Mr Wang must fill pots and buckets with enough water to for his wife and four-year-old granddaughter to use. He also needs water to irrigate his small patch of land, where he grows onions.
"When I was young, we had spring water to grow walnuts and pears," the 60-year-old explained. But that changed when the spring dried up in the 1980s. Since then, the village's ground water has also started to dry up, shrinking from seven wells to two.
"Drinking water has long been a problem for us, and we can't grow crops. We're dependent on the weather," he explained.
Parched land
Wang Yongxian's village lies in the heart of a large region of north-eastern China that is growing more desperate for water every year.
Millions are pouring into the capital, Beijing, and the neighbouring metropolis of Tianjin, leaving the provinces around those cities bone dry.
This arid region is on a par globally with chronically dry countries like Syria and Jordan, according to the United Nations Food and Agriculture Organisation.
China's central government is hoping to ease the region's water woes by turning to a resource right on their shores: salt water from the Bohai Sea.
Over the next five years, at least $3.3bn (£2.1bn) will be used to build desalination plants along the eastern coast.
The Chinese government has already invested tens of billions of dollars in other plans to solve the drought crisis, even redirecting water from China's wet south to the parched north. However, that plan will only address part of the problem, leaving the authorities to search for additional fixes.
Desalination will triple the amount of processed seawater available for human use by 2015.
In a new industrial zone just outside Tianjin lies a desalination plant that is said to be a model for the rest. Built on the water's edge, it is a hybrid desalination plan and power generator, both fuelled by coal.
At the moment, the desalination plant is only processing a fraction of what it could. Desalinated water from the plant costs 30% more than regular city water. Municipal buyers are not lining up to buy the plant's water, though that is a temporary problem, explained Guo Qigang, the plant's manager.
"Fresh water is one of our most important natural resources. If it is very scarce, it becomes indispensable," he explained.
Tianjin, Beijing and the surrounding regions are so desperate for water, the reasoning goes, that it is inevitable that desalinated water will be necessary.
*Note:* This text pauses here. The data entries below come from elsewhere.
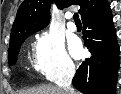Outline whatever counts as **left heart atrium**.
Segmentation results:
<instances>
[{"label":"left heart atrium","mask_w":121,"mask_h":94,"mask_svg":"<svg viewBox=\"0 0 121 94\" xmlns=\"http://www.w3.org/2000/svg\"><path fill=\"white\" fill-rule=\"evenodd\" d=\"M70 48H71V52L75 55V56H80L81 55V46L78 40L74 39L71 41L70 44Z\"/></svg>","instance_id":"1"}]
</instances>
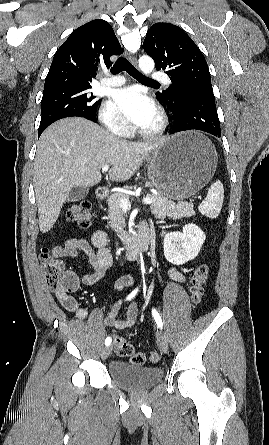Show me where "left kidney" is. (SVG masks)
Returning <instances> with one entry per match:
<instances>
[{
    "mask_svg": "<svg viewBox=\"0 0 269 445\" xmlns=\"http://www.w3.org/2000/svg\"><path fill=\"white\" fill-rule=\"evenodd\" d=\"M204 232L195 224H187L183 232L169 233L164 238V255L167 261L182 265L194 259L205 241Z\"/></svg>",
    "mask_w": 269,
    "mask_h": 445,
    "instance_id": "5707ae66",
    "label": "left kidney"
}]
</instances>
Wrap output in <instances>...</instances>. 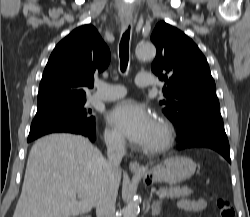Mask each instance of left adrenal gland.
Segmentation results:
<instances>
[{"instance_id":"a2214340","label":"left adrenal gland","mask_w":250,"mask_h":217,"mask_svg":"<svg viewBox=\"0 0 250 217\" xmlns=\"http://www.w3.org/2000/svg\"><path fill=\"white\" fill-rule=\"evenodd\" d=\"M152 195L150 196V199L147 201V209H150V201H151ZM161 203L162 200L159 201H154L151 205V214L152 216H156L158 214H160L161 211Z\"/></svg>"}]
</instances>
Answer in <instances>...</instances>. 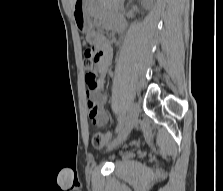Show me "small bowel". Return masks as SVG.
<instances>
[{
    "instance_id": "1",
    "label": "small bowel",
    "mask_w": 223,
    "mask_h": 191,
    "mask_svg": "<svg viewBox=\"0 0 223 191\" xmlns=\"http://www.w3.org/2000/svg\"><path fill=\"white\" fill-rule=\"evenodd\" d=\"M125 23L122 20H117L114 25L116 33H121L124 30ZM90 39L93 40L99 48V60L97 63V71L99 78L96 87H90L87 91V107L91 121L97 126L107 124L109 115L105 110V96L103 90L105 87V75L107 74L112 62V47L104 35L99 32H92Z\"/></svg>"
}]
</instances>
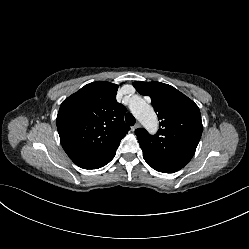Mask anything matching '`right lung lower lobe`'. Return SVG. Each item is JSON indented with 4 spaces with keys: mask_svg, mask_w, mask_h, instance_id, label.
Masks as SVG:
<instances>
[{
    "mask_svg": "<svg viewBox=\"0 0 249 249\" xmlns=\"http://www.w3.org/2000/svg\"><path fill=\"white\" fill-rule=\"evenodd\" d=\"M116 150L117 148L100 156L77 159L73 162L84 169H98L108 164L114 158Z\"/></svg>",
    "mask_w": 249,
    "mask_h": 249,
    "instance_id": "98d812e1",
    "label": "right lung lower lobe"
}]
</instances>
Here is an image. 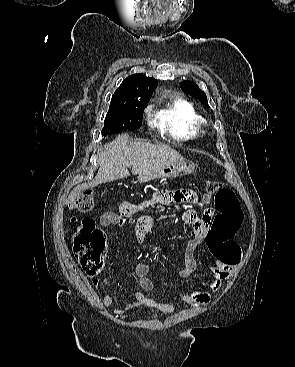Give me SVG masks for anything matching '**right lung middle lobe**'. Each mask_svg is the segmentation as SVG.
<instances>
[{
  "label": "right lung middle lobe",
  "mask_w": 295,
  "mask_h": 367,
  "mask_svg": "<svg viewBox=\"0 0 295 367\" xmlns=\"http://www.w3.org/2000/svg\"><path fill=\"white\" fill-rule=\"evenodd\" d=\"M148 102H132L111 105L105 118L102 136L120 133L126 130H137L142 125L144 109Z\"/></svg>",
  "instance_id": "obj_1"
}]
</instances>
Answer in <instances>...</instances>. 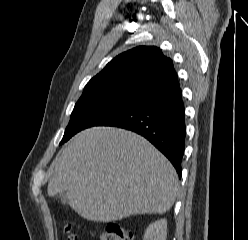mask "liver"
<instances>
[{
  "mask_svg": "<svg viewBox=\"0 0 248 240\" xmlns=\"http://www.w3.org/2000/svg\"><path fill=\"white\" fill-rule=\"evenodd\" d=\"M179 189L168 159L140 135L113 127L81 131L50 166V197L67 192L71 208L94 222L170 210Z\"/></svg>",
  "mask_w": 248,
  "mask_h": 240,
  "instance_id": "6515ba94",
  "label": "liver"
}]
</instances>
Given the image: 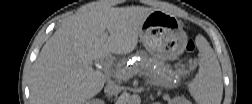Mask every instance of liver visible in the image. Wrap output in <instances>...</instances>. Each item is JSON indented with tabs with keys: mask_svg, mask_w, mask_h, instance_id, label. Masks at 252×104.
<instances>
[{
	"mask_svg": "<svg viewBox=\"0 0 252 104\" xmlns=\"http://www.w3.org/2000/svg\"><path fill=\"white\" fill-rule=\"evenodd\" d=\"M155 9L94 3L71 16L44 44L32 67L30 95L38 104H80L99 93L107 76L91 63L109 53L126 55Z\"/></svg>",
	"mask_w": 252,
	"mask_h": 104,
	"instance_id": "obj_1",
	"label": "liver"
}]
</instances>
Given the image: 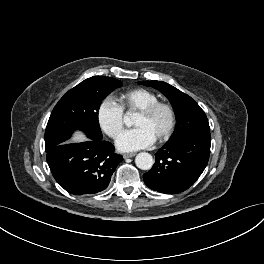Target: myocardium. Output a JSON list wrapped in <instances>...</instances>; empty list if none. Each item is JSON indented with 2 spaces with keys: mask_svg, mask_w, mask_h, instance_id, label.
Segmentation results:
<instances>
[{
  "mask_svg": "<svg viewBox=\"0 0 264 264\" xmlns=\"http://www.w3.org/2000/svg\"><path fill=\"white\" fill-rule=\"evenodd\" d=\"M159 110H164L168 115V124L163 132L156 140L158 142H165L167 141L174 132L176 126V113L173 106L167 102L157 101L149 106L141 109L138 111V114L143 117H151Z\"/></svg>",
  "mask_w": 264,
  "mask_h": 264,
  "instance_id": "1",
  "label": "myocardium"
}]
</instances>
The billions already spent on this plant are not a gamble, they are a sure-fire investment.
'Quick fix'
And that is a disappointment to environmentalists who are critical of the concept of desalination.
"Desalination uses lots of energy to produce filters, and then to process and transport the clean water," argued Zhang Junfeng, a Beijing environmental activist.
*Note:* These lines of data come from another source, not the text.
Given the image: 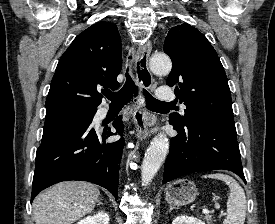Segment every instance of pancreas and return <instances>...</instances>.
<instances>
[{
    "label": "pancreas",
    "instance_id": "cf45deb5",
    "mask_svg": "<svg viewBox=\"0 0 275 224\" xmlns=\"http://www.w3.org/2000/svg\"><path fill=\"white\" fill-rule=\"evenodd\" d=\"M203 219L207 221L208 224H213L211 215H205Z\"/></svg>",
    "mask_w": 275,
    "mask_h": 224
}]
</instances>
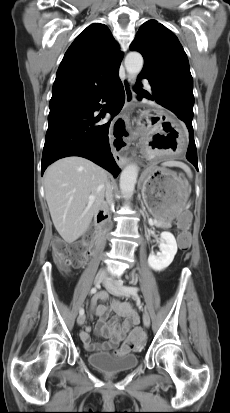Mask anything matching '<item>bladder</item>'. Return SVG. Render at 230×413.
I'll list each match as a JSON object with an SVG mask.
<instances>
[{"mask_svg":"<svg viewBox=\"0 0 230 413\" xmlns=\"http://www.w3.org/2000/svg\"><path fill=\"white\" fill-rule=\"evenodd\" d=\"M88 362L100 371L108 374L131 370L138 365L135 354H112L109 352H93L87 356Z\"/></svg>","mask_w":230,"mask_h":413,"instance_id":"bladder-1","label":"bladder"}]
</instances>
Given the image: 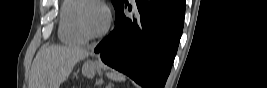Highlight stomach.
<instances>
[{
	"label": "stomach",
	"instance_id": "obj_1",
	"mask_svg": "<svg viewBox=\"0 0 267 88\" xmlns=\"http://www.w3.org/2000/svg\"><path fill=\"white\" fill-rule=\"evenodd\" d=\"M98 70V64L94 61L88 60L82 67V74L86 77L92 78Z\"/></svg>",
	"mask_w": 267,
	"mask_h": 88
}]
</instances>
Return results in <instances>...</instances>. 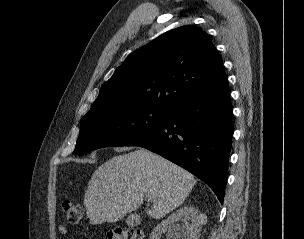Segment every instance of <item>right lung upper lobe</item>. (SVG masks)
<instances>
[{
	"instance_id": "1",
	"label": "right lung upper lobe",
	"mask_w": 304,
	"mask_h": 239,
	"mask_svg": "<svg viewBox=\"0 0 304 239\" xmlns=\"http://www.w3.org/2000/svg\"><path fill=\"white\" fill-rule=\"evenodd\" d=\"M223 78L222 60L208 36L199 27L185 25L129 55L101 86L84 117L137 106L169 110Z\"/></svg>"
}]
</instances>
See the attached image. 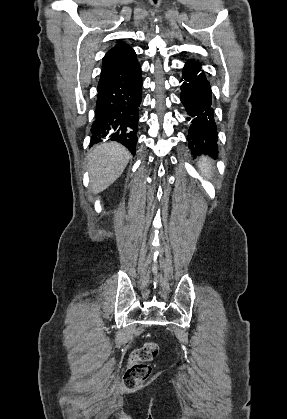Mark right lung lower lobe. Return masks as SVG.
Returning <instances> with one entry per match:
<instances>
[{
    "instance_id": "right-lung-lower-lobe-1",
    "label": "right lung lower lobe",
    "mask_w": 287,
    "mask_h": 419,
    "mask_svg": "<svg viewBox=\"0 0 287 419\" xmlns=\"http://www.w3.org/2000/svg\"><path fill=\"white\" fill-rule=\"evenodd\" d=\"M97 91L91 145L104 139L117 141L134 155L142 93L140 65L129 74L98 86Z\"/></svg>"
}]
</instances>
But the Tianjin plant is relatively environmentally friendly compared to other desalination technologies, said plant boss Guo Qigang.
"We produce drinkable water with a kind of recycling model," he said. "Desalination uses the remaining heat from the power plant, so that it makes use of waste energy."
Highly-concentrated salt water is usually a nasty by-product of the desalination process, but Mr Guo says that in Tianjin, the salt is processed into industrial grade salt.
But those green credentials don't impress the environmentalist, Zhang Junfeng. Beijing and the surrounding region struggle with thick smog caused, in large part, by coal-fired power plants, so the prospect of new coal-dependent desalination plants along the coast is not a welcome one.
"Desalination is a quick fix solution," he argued. "It is not encouraging people to conserve resources, but to find out how we can meet the consumption of resources."
The farmer, Wang Yonglin, shrugs his shoulders when asked about the government's plans to solve the water crisis. "I'm just an ordinary person," he explained.
However, it is clear that he expects the officials at the helm in Beijing to address the resource crisis that is threatening his way of life.
For Mr Wang, and millions like him, the pressure is on the government to come up with a quick solution. Perhaps, then, it is no wonder the Communist Party has seized on desalination as a partial, albeit imperfect, solution.